**** Material shown ****

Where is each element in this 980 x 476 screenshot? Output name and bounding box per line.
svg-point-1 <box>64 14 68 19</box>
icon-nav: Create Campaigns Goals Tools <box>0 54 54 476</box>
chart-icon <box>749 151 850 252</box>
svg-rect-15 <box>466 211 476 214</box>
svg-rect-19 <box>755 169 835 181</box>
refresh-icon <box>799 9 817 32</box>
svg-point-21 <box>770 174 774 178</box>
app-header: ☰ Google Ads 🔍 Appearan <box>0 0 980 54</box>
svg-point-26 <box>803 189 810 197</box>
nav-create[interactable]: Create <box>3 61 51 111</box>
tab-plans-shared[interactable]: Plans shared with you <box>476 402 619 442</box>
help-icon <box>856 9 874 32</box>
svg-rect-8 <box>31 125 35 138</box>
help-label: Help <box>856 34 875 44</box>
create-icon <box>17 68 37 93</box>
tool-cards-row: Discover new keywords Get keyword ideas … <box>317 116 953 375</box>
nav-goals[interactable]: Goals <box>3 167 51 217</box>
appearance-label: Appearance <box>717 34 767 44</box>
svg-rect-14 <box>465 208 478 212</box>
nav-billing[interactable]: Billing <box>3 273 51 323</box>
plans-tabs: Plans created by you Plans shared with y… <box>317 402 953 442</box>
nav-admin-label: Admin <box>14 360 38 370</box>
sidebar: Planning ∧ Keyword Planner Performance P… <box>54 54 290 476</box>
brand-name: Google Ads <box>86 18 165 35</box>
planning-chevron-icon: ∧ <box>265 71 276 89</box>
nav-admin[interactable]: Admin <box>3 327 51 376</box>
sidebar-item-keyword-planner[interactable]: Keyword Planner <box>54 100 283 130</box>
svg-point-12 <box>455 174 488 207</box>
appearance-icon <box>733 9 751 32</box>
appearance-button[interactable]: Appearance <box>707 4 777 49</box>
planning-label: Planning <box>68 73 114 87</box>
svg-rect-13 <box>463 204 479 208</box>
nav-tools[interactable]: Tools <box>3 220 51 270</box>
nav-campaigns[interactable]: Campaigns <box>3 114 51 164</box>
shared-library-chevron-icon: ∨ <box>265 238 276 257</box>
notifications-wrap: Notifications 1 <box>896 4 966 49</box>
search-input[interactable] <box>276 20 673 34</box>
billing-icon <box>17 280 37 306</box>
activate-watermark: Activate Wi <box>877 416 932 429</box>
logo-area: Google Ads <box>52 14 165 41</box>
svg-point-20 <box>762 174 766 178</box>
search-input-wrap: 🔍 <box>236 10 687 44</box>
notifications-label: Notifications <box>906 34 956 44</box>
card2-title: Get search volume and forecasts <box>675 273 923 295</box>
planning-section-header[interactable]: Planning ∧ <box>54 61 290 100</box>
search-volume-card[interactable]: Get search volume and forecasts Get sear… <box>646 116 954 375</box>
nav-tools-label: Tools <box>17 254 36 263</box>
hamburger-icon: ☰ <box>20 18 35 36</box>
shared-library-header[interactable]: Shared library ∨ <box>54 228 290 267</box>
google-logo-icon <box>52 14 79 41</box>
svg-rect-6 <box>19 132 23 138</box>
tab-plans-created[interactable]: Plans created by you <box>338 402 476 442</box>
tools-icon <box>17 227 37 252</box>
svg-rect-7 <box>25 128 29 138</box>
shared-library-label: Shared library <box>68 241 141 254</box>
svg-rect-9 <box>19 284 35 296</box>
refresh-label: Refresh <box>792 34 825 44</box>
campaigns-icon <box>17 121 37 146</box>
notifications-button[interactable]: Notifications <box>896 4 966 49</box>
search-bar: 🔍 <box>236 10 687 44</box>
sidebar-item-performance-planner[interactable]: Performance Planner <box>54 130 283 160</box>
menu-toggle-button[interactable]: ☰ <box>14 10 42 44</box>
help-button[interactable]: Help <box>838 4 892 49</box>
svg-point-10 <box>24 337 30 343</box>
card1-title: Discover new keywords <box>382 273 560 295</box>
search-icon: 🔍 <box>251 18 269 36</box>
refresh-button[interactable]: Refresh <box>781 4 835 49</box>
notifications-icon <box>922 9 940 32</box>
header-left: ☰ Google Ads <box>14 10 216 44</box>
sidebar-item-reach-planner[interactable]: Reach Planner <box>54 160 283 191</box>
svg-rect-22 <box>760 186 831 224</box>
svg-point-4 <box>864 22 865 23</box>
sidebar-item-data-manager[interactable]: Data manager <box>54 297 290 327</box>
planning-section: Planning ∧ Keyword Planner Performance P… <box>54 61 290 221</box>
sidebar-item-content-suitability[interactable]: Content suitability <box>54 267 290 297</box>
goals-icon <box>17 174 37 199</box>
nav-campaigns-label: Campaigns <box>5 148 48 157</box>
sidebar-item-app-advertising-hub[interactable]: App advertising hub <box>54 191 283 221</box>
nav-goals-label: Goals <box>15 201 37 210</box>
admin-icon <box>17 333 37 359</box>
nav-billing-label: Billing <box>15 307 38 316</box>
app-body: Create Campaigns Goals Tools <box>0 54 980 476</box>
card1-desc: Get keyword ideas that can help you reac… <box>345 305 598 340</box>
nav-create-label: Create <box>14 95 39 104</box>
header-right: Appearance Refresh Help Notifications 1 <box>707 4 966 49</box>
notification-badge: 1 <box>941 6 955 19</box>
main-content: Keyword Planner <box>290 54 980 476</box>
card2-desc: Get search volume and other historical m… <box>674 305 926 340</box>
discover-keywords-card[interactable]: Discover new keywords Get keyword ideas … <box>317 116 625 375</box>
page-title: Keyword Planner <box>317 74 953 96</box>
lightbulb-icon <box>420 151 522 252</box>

****
**** Material shown ****

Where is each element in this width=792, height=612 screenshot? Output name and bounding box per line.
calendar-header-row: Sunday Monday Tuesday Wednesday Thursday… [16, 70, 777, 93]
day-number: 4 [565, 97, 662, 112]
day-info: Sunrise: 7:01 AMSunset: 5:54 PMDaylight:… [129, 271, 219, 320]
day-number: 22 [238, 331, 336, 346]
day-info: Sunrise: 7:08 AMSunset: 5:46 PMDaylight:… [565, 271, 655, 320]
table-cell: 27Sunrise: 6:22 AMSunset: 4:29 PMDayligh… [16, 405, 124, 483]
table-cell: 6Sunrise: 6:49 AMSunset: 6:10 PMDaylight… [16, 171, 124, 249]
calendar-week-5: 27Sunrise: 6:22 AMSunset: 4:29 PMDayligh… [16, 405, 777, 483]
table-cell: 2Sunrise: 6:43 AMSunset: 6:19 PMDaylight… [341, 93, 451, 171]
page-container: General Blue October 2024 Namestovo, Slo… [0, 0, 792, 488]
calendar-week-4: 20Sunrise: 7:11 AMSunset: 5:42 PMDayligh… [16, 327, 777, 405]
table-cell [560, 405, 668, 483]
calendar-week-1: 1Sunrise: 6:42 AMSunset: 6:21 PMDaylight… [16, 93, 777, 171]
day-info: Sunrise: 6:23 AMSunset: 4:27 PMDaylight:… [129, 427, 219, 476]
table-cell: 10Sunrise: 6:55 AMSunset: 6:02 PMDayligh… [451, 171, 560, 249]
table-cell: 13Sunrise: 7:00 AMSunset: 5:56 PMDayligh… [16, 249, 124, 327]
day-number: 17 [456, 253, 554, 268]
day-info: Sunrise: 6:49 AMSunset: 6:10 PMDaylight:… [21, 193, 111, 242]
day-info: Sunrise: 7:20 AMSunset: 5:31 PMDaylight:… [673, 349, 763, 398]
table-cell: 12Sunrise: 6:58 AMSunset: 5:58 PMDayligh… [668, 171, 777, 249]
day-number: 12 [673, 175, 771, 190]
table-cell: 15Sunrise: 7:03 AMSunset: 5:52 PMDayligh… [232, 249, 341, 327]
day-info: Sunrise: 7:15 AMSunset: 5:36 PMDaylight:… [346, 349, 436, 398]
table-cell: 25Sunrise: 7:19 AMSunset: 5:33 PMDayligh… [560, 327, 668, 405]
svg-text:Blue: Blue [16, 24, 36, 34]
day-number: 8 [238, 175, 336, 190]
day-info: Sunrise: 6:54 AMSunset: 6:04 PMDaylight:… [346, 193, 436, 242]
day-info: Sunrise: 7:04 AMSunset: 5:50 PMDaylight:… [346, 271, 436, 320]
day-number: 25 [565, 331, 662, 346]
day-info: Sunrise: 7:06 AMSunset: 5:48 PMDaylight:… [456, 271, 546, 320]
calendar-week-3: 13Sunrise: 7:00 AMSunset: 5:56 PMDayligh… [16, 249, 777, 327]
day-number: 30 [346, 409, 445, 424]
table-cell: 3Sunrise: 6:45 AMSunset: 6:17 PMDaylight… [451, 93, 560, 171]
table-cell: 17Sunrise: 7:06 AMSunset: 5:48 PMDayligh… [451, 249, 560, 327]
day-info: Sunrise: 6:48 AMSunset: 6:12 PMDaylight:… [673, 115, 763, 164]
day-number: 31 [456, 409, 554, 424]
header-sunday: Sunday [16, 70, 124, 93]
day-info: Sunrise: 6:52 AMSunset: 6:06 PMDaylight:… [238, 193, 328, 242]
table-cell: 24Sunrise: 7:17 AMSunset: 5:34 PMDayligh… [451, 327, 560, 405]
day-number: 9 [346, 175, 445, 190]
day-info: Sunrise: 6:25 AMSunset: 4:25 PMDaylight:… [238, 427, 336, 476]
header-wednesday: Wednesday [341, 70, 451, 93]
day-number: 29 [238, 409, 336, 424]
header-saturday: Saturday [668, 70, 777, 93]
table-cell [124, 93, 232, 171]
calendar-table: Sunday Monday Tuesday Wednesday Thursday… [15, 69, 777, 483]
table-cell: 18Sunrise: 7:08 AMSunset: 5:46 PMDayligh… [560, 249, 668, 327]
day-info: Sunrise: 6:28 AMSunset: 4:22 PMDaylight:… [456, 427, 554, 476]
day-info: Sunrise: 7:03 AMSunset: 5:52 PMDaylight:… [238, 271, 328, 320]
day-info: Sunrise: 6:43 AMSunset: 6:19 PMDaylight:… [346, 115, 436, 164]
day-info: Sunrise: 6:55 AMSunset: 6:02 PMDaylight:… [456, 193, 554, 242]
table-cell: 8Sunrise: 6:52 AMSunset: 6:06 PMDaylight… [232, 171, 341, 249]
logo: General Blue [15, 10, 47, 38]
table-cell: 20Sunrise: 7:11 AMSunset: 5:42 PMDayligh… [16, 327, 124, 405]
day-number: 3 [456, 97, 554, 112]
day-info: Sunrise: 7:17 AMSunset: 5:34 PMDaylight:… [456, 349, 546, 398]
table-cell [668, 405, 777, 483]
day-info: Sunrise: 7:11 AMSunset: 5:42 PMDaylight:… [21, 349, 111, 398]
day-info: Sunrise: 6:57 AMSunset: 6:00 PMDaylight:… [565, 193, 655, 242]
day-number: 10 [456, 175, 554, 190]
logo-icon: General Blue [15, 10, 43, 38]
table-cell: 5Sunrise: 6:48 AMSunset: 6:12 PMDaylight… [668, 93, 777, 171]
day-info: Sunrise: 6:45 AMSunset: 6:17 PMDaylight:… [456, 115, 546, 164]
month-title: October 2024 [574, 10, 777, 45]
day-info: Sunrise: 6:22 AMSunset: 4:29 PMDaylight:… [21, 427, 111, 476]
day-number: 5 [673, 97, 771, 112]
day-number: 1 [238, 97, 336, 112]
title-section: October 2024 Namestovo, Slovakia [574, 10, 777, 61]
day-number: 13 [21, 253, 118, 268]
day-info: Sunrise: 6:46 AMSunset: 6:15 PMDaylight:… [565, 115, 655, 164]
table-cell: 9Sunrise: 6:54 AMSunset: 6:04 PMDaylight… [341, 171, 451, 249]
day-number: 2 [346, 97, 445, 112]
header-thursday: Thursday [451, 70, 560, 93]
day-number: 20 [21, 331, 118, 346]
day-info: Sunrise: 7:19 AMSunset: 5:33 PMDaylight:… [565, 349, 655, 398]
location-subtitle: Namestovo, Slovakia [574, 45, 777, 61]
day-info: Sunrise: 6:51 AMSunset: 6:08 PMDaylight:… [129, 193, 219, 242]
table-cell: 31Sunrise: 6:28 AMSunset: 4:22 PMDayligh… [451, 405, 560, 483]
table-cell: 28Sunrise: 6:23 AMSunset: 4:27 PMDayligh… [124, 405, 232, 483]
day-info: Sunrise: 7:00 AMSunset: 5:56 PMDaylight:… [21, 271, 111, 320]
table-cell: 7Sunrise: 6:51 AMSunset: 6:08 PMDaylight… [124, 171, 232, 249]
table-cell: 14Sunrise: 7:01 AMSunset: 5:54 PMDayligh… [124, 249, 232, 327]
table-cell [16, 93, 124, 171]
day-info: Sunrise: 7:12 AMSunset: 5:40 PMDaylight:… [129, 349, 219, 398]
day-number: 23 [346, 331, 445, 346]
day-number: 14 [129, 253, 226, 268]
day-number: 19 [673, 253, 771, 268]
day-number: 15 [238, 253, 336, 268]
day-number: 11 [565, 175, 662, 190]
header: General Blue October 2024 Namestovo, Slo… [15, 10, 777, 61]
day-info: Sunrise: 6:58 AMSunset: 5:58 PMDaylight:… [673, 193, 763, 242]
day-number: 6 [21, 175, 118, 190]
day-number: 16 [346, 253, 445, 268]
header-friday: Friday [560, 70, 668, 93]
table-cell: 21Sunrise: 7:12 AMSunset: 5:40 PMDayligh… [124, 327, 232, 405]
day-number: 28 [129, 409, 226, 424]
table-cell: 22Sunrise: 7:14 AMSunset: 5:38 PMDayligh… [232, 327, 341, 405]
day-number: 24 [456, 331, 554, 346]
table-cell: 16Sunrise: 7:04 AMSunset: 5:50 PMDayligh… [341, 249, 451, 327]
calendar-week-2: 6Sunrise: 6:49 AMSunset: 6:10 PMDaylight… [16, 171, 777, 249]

****

**Task goal:**
Select all lines with the word "calendar" from the entries above.

**Written solution:**
calendar-header-row: Sunday Monday Tuesday Wednesday Thursday… [16, 70, 777, 93]
calendar-week-5: 27Sunrise: 6:22 AMSunset: 4:29 PMDayligh… [16, 405, 777, 483]
calendar-week-4: 20Sunrise: 7:11 AMSunset: 5:42 PMDayligh… [16, 327, 777, 405]
calendar-week-1: 1Sunrise: 6:42 AMSunset: 6:21 PMDaylight… [16, 93, 777, 171]
calendar-week-3: 13Sunrise: 7:00 AMSunset: 5:56 PMDayligh… [16, 249, 777, 327]
calendar-table: Sunday Monday Tuesday Wednesday Thursday… [15, 69, 777, 483]
calendar-week-2: 6Sunrise: 6:49 AMSunset: 6:10 PMDaylight… [16, 171, 777, 249]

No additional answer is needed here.